Given the most recent discussions, (automobile) manufacturers will be well advised in 2020 to integrate the principles of “Privacy-by-Design” and “Privacy-by-Default” as an integral part of their development processes. How far the manufacturer’s responsibility then extends in individual cases, which mandatory presettings and data minimizing measures are to be taken and to what extent the user can be left with the responsibility for the corresponding configuration of the systems and services, remains to be clarified in each individual case. A “data protection-friendly” product development will, however, pay off in every case.
Conclusion and outlook
An exciting year lies ahead for the automotive industry!

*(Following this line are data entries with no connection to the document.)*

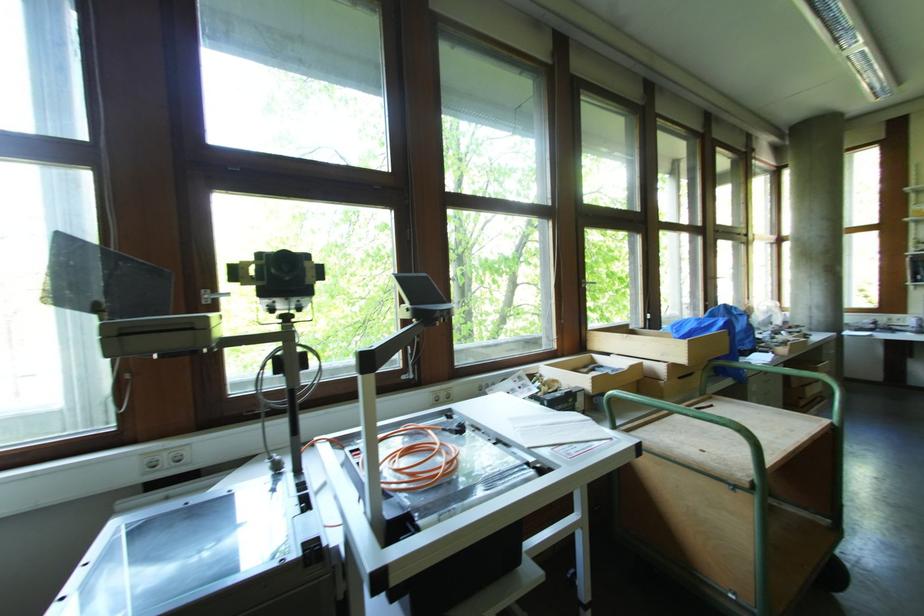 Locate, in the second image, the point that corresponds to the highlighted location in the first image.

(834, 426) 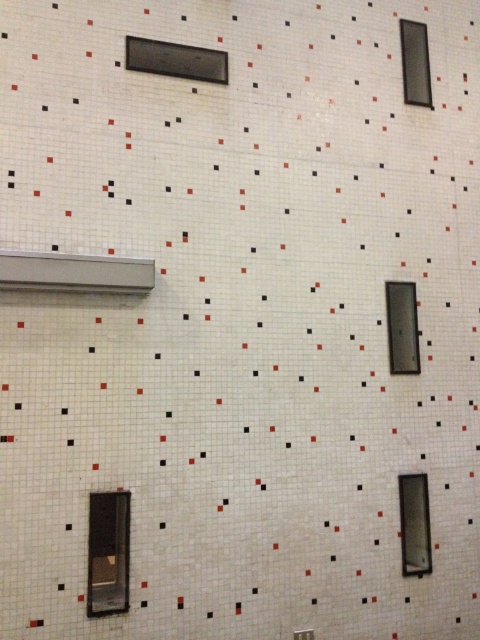 You are standing in front of the tiled wall and want to locate the matte glass window at lower center. According to the coordinates provided, where exactly should you look on the wall?

The matte glass window at lower center is located at the coordinates point (108, 552) on the wall.

You are standing in front of the tiled wall and notice two points marked on it. The first point is at coordinates point (x=407, y=497) and the second is at point (x=427, y=102). Which of these points appears closer to you?

Point (x=407, y=497) is closer to the viewer than point (x=427, y=102).

In the scene shown: You are standing in front of the tiled wall and notice a specific point marked at coordinates (176, 60). What object is located at this point on the wall?

The point at coordinates (176, 60) corresponds to the matte black window at upper center.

This article can and should only provide a small excerpt of the data protection topics that will continue to be important in 2020.
What all questions have in common is that, due to the high complexity of the new technologies and products in the automotive sector, it is only possible to develop solutions that are viable in terms of data protection law with effective cooperation between the individual stakeholders within the companies concerned – data protection organisation, legal department, compliance and R&D.
A key intention for data protection organisations in the new year should therefore be to further optimise the relevant processes for coordinating data protection issues, including the development of new automotive products and services, and to make them fit for the future.
The respective legal issues will not always be resolved on their own, but in any case more easily and quickly, which is already a great benefit!